### DIRECTIONS FOR THIS TASK
Once the line with "combinación de infraestructura" is found in the entries below, print it and each following line exactly, stopping after the line with "Energética en Centros de Datos, impulsado por"; print nothing else.

### PROVIDED ENTRIES
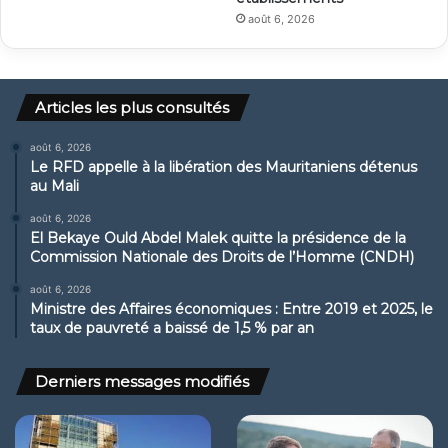
août 6, 2026
Articles les plus consultés
août 6, 2026
Le RFD appelle à la libération des Mauritaniens détenus
au Mali
août 6, 2026
El Bekaye Ould Abdel Malek quitte la présidence de la
Commission Nationale des Droits de l’Homme (CNDH)
août 6, 2026
Ministre des Affaires économiques : Entre 2019 et 2025, le
taux de pauvreté a baissé de 1,5 % par an
Derniers messages modifiés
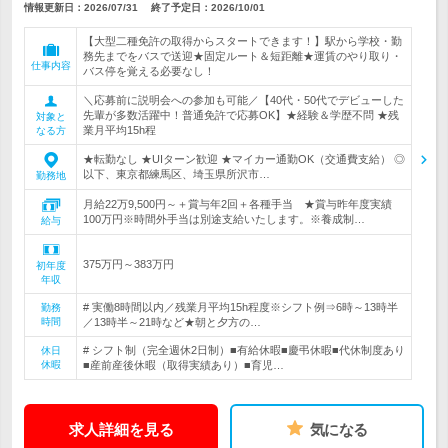
情報更新日：2026/07/31
終了予定日：
2026/10/01
【大型二種免許の取得からスタートできます！】駅から学校・勤
務先までをバスで送迎★固定ルート＆短距離★運賃のやり取り・
仕事内容
バス停を覚える必要なし！
＼応募前に説明会への参加も可能／【40代・50代でデビューした
先輩が多数活躍中！普通免許で応募OK】★経験＆学歴不問 ★残
対象と
業月平均15h程
なる方
★転勤なし ★UIターン歓迎 ★マイカー通勤OK（交通費支給） ◎
以下、東京都練馬区、埼玉県所沢市…
勤務地
月給22万9,500円～＋賞与年2回＋各種手当 ★賞与昨年度実績
100万円※時間外手当は別途支給いたします。※養成制…
給与
375万円～383万円
初年度
年収
# 実働8時間以内／残業月平均15h程度※シフト例⇒6時～13時半
勤務
時間
／13時半～21時など★朝と夕方の…
# シフト制（完全週休2日制）■有給休暇■慶弔休暇■代休制度あり
休日
休暇
■産前産後休暇（取得実績あり）■育児…
求人詳細を見る
気になる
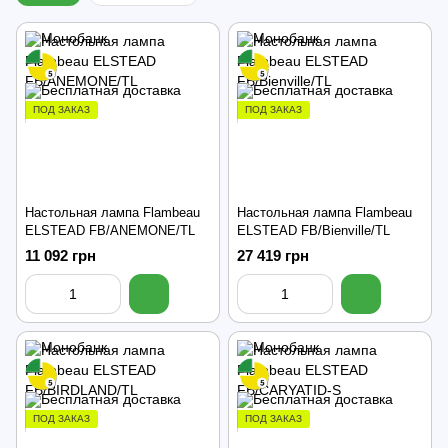
ПОД ЗАКАЗ
ПОД ЗАКАЗ
Настольная лампа Flambeau
Настольная лампа Flambeau
ELSTEAD FB/ANEMONE/TL
ELSTEAD FB/Bienville/TL
11 092 грн
27 419 грн
ПОД ЗАКАЗ
ПОД ЗАКАЗ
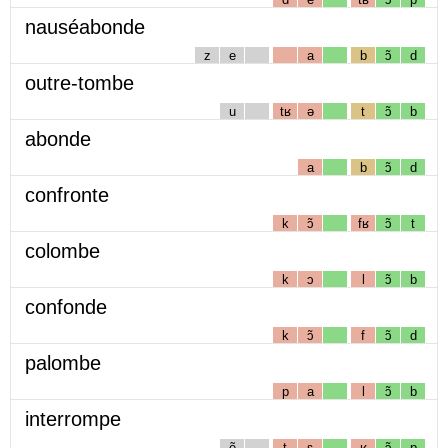
nauséabonde
z
e
a
b
ɔ̃
d
outre-tombe
u
tʁ
ə
t
ɔ̃
b
abonde
a
b
ɔ̃
d
confronte
k
ɔ̃
fʁ
ɔ̃
t
colombe
k
ɔ
l
ɔ̃
b
confonde
k
ɔ̃
f
ɔ̃
d
palombe
p
a
l
ɔ̃
b
interrompe
ẽ
t
ɛ
ʁ
ɔ̃
p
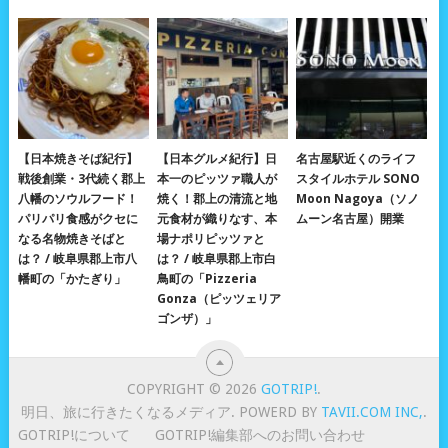
【日本焼きそば紀行】
【日本グルメ紀行】日
名古屋駅近くのライフ
戦後創業・3代続く郡上
本一のピッツァ職人が
スタイルホテル SONO
八幡のソウルフード！
焼く！郡上の清流と地
Moon Nagoya（ソノ
パリパリ食感がクセに
元食材が織りなす、本
ムーン名古屋）開業
なる名物焼きそばと
場ナポリピッツァと
は？ / 岐阜県郡上市八
は？ / 岐阜県郡上市白
幡町の「かたぎり」
鳥町の「Pizzeria
Gonza（ピッツェリア
ゴンザ）」
COPYRIGHT © 2026
GOTRIP!
.
明日、旅に行きたくなるメディア. POWERD BY
TAVII.COM INC,
.
GOTRIP!について
GOTRIP!編集部へのお問い合わせ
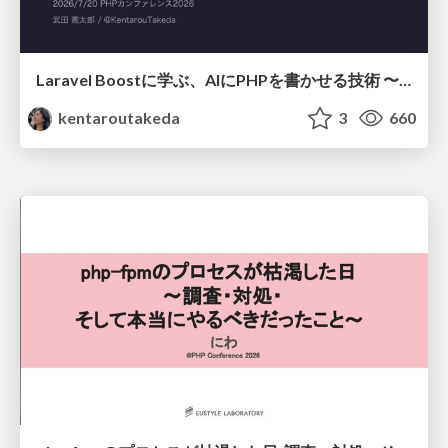
Laravel Boostに学ぶ、AIにPHPを書かせる技術 〜OSSの実装から蒸留するエージェント制御の王道〜
kentaroutakeda
3
660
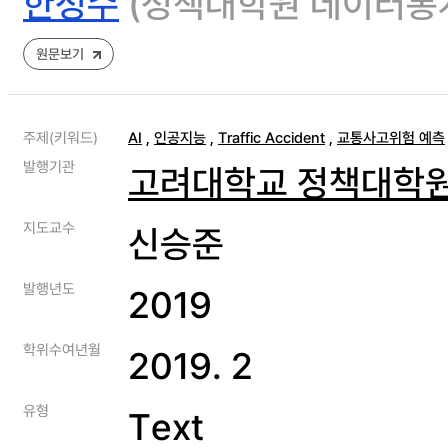
한정수
(정책대학원 데이터통계
원문보기
주제(키워드)
AI
,
인공지능
,
Traffic Accident
,
교통사고위험 예측
발행기관
고려대학교 정책대학
지도교수
신승준
발행년도
2019
학위수여년월
2019. 2
유형
Text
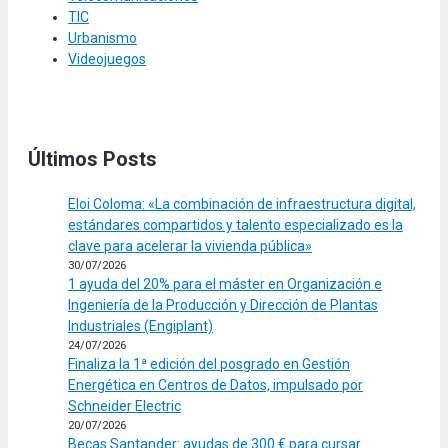
TIC
Urbanismo
Videojuegos
Últimos Posts
Eloi Coloma: «La combinación de infraestructura digital,
estándares compartidos y talento especializado es la
clave para acelerar la vivienda pública»
30/07/2026
1 ayuda del 20% para el máster en Organización e
Ingeniería de la Producción y Dirección de Plantas
Industriales (Engiplant)
24/07/2026
Finaliza la 1ª edición del posgrado en Gestión
Energética en Centros de Datos, impulsado por
Schneider Electric
20/07/2026
Becas Santander: ayudas de 300 € para cursar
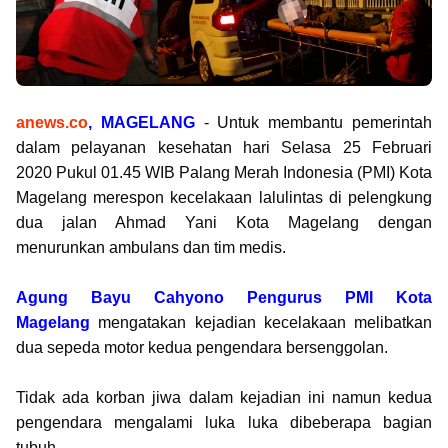
anews.co
, MAGELANG
-
Untuk membantu pemerintah
dalam pelayanan kesehatan hari
Selasa 25 Februari
2020
Pukul
01.45
WIB Palang Merah Indonesia (PMI) Kota
Magelang merespon kecelakaan lalulintas di pelengkung
dua
jalan Ahmad Yani
Kota Magelang dengan
menurunkan ambulans dan tim medis.
Agung Bayu Cahyono Pengurus PMI Kota
Magelang
mengatakan kejadian kecelakaan melibatkan
dua sepeda motor kedua pengendara bersenggolan.
Tidak ada korban jiwa dalam kejadian ini namun kedua
pengendara mengalami luka luka dibeberapa bagian
tubuh.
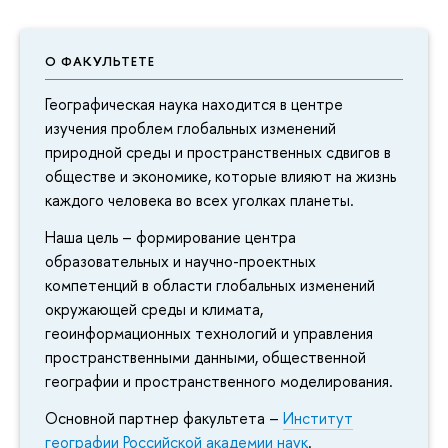
О ФАКУЛЬТЕТЕ
Географическая наука находится в центре
изучения проблем глобальных изменений
природной среды и пространственных сдвигов в
обществе и экономике, которые влияют на жизнь
каждого человека во всех уголках планеты.
Наша цель – формирование центра
образовательных и научно-проектных
компетенций в области глобальных изменений
окружающей среды и климата,
геоинформационных технологий и управления
пространственными данными, общественной
географии и пространственного моделирования.
Основной партнер факультета –
Институт
географии Российской академии наук
.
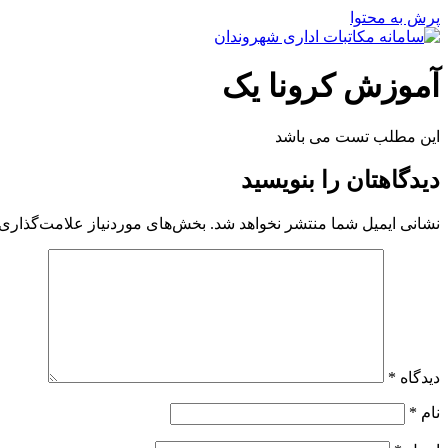
پرش به محتوا
آموزش کرونا یک
این مطلب تست می باشد
دیدگاهتان را بنویسید
نشانی ایمیل شما منتشر نخواهد شد.
بخش‌های موردنیاز علامت‌گذاری 
دیدگاه
*
نام
*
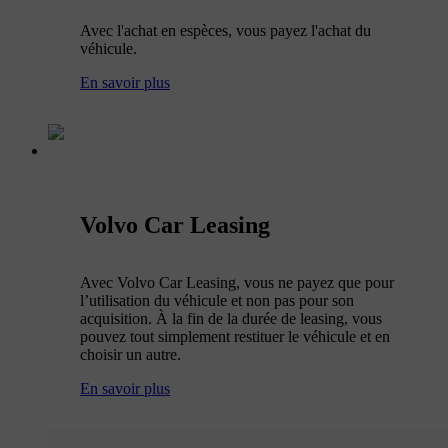
Avec l'achat en espèces, vous payez l'achat du
véhicule.
En savoir plus
Volvo Car Leasing
Avec Volvo Car Leasing, vous ne payez que pour
l’utilisation du véhicule et non pas pour son
acquisition. À la fin de la durée de leasing, vous
pouvez tout simplement restituer le véhicule et en
choisir un autre.
En savoir plus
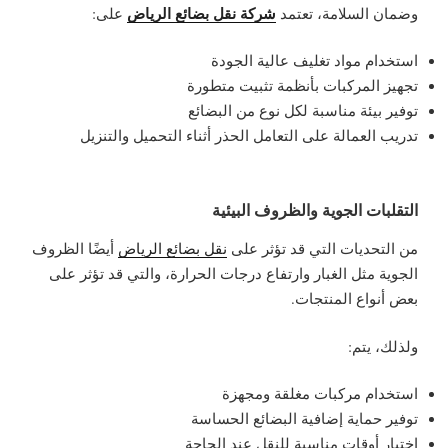
شركة نقل بضائع الرياض
وضمان السلامة، تعتمد
على:
استخدام مواد تغليف عالية الجودة
تجهيز المركبات بأنظمة تثبيت متطورة
توفير بيئة مناسبة لكل نوع من البضائع
تدريب العمالة على التعامل الحذر أثناء التحميل والتنزيل
التقلبات الجوية والظروف البيئية
من التحديات التي قد تؤثر على
نقل بضائع الرياض
أيضًا الظروف
الجوية مثل الغبار وارتفاع درجات الحرارة، والتي قد تؤثر على
بعض أنواع المنتجات.
ولذلك، يتم:
استخدام مركبات مغلقة ومجهزة
توفير حماية إضافية البضائع الحساسة
اختيار أوقات مناسبة للنقل عند الحاجة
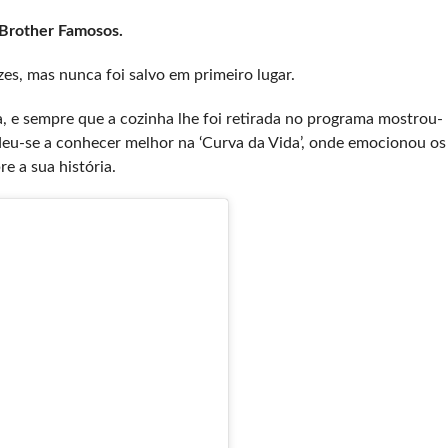
Brother Famosos.
zes, mas nunca foi salvo em primeiro lugar.
, e sempre que a cozinha lhe foi retirada no programa mostrou-
e deu-se a conhecer melhor na ‘Curva da Vida’, onde emocionou os
e a sua história.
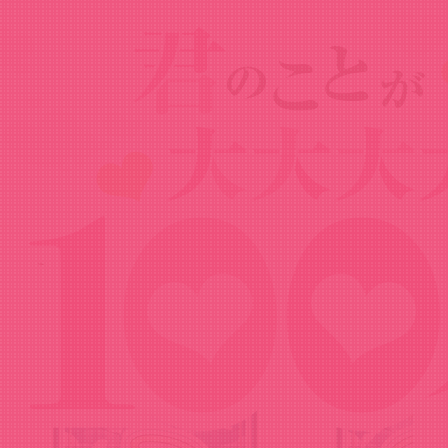
Goods
グッズ
ミニキャラスタンド 天使ver.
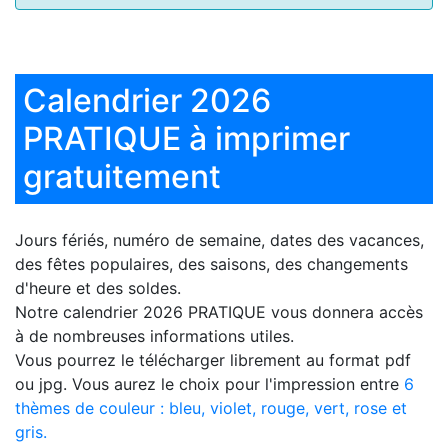
Calendrier 2026
PRATIQUE à imprimer
gratuitement
Jours fériés, numéro de semaine, dates des vacances,
des fêtes populaires, des saisons, des changements
d'heure et des soldes.
Notre
calendrier 2026 PRATIQUE
vous donnera accès
à de nombreuses informations utiles.
Vous pourrez le télécharger librement au format pdf
ou jpg. Vous aurez le choix pour l'impression entre
6
thèmes de couleur : bleu, violet, rouge, vert, rose et
gris.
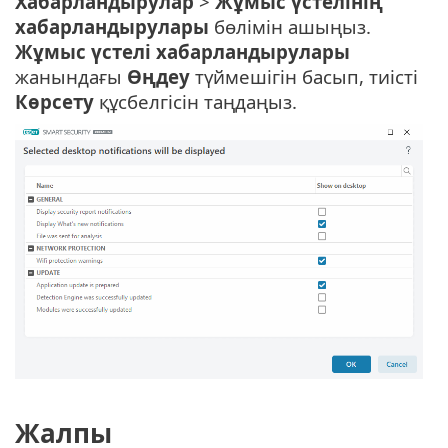
Хабарландырулар
>
Жұмыс үстелінің
хабарландырулары
бөлімін ашыңыз.
Жұмыс үстелі хабарландырулары
жанындағы
Өңдеу
түймешігін басып, тиісті
Көрсету
құсбелгісін таңдаңыз.
Жалпы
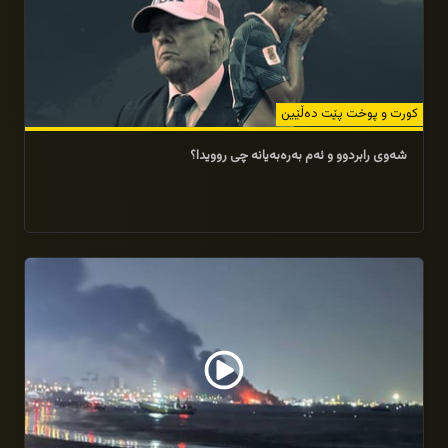
کورت و پوخت پێت دەڵێین
شەوى رابردوو و ئەم بەرەبەیانە چی روویدا؟
13/07/2026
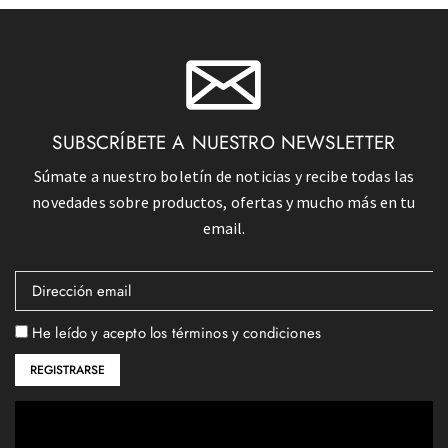
SUBSCRÍBETE A NUESTRO NEWSLETTER
Súmate a nuestro boletín de noticias y recibe todas las
novedades sobre productos, ofertas y mucho más en tu
email.
He leído y acepto los términos y condiciones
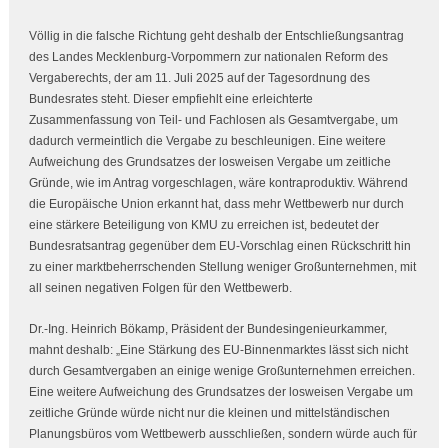
Völlig in die falsche Richtung geht deshalb der Entschließungsantrag
des Landes Mecklenburg-Vorpommern zur nationalen Reform des
Vergaberechts, der am 11. Juli 2025 auf der Tagesordnung des
Bundesrates steht. Dieser empfiehlt eine erleichterte
Zusammenfassung von Teil- und Fachlosen als Gesamtvergabe, um
dadurch vermeintlich die Vergabe zu beschleunigen. Eine weitere
Aufweichung des Grundsatzes der losweisen Vergabe um zeitliche
Gründe, wie im Antrag vorgeschlagen, wäre kontraproduktiv. Während
die Europäische Union erkannt hat, dass mehr Wettbewerb nur durch
eine stärkere Beteiligung von KMU zu erreichen ist, bedeutet der
Bundesratsantrag gegenüber dem EU-Vorschlag einen Rückschritt hin
zu einer marktbeherrschenden Stellung weniger Großunternehmen, mit
all seinen negativen Folgen für den Wettbewerb.
Dr.-Ing. Heinrich Bökamp, Präsident der Bundesingenieurkammer,
mahnt deshalb: „Eine Stärkung des EU-Binnenmarktes lässt sich nicht
durch Gesamtvergaben an einige wenige Großunternehmen erreichen.
Eine weitere Aufweichung des Grundsatzes der losweisen Vergabe um
zeitliche Gründe würde nicht nur die kleinen und mittelständischen
Planungsbüros vom Wettbewerb ausschließen, sondern würde auch für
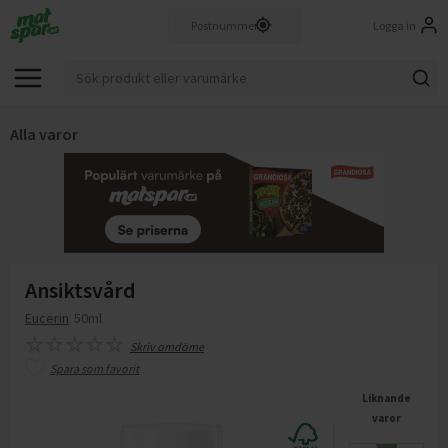
Logga in
Alla varor
Ansiktsvård
Eucerin
50ml
Skriv omdöme
Spara som favorit
Liknande
varor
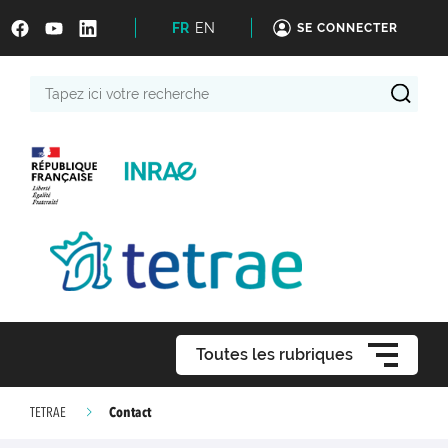
FR
EN
SE CONNECTER
Tapez
ici
votre
recherche
Toutes les rubriques
Contact
TETRAE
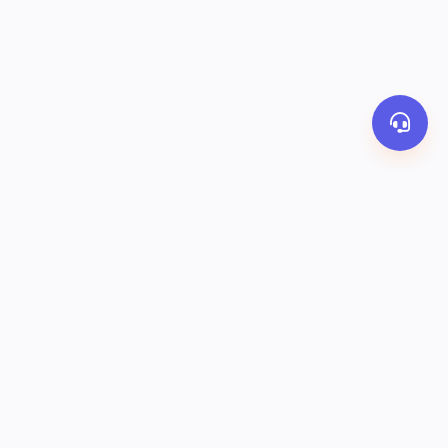
PHƯƠNG THỨC THANH TOÁN
y
Banking
Ví OrderThai
COD
KẾT NỐI VỚI CHÚNG TÔI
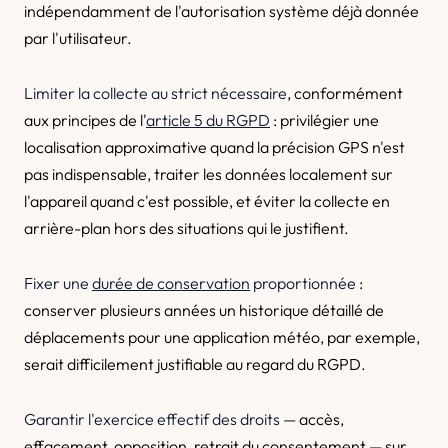
indépendamment de l'autorisation système déjà donnée
par l'utilisateur.
Limiter la collecte au strict nécessaire
, conformément
aux principes de l'
article 5 du RGPD
: privilégier une
localisation approximative quand la précision GPS n'est
pas indispensable, traiter les données localement sur
l'appareil quand c'est possible, et éviter la collecte en
arrière-plan hors des situations qui le justifient.
Fixer une
durée de conservation
proportionnée
:
conserver plusieurs années un historique détaillé de
déplacements pour une application météo, par exemple,
serait difficilement justifiable au regard du RGPD.
Garantir l'exercice effectif des droits
— accès,
effacement, opposition, retrait du consentement — sur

### OUTPUT OF THE TASK
Eloi Coloma: «La combinación de infraestructura digital,
estándares compartidos y talento especializado es la
clave para acelerar la vivienda pública»
30/07/2026
1 ayuda del 20% para el máster en Organización e
Ingeniería de la Producción y Dirección de Plantas
Industriales (Engiplant)
24/07/2026
Finaliza la 1ª edición del posgrado en Gestión
Energética en Centros de Datos, impulsado por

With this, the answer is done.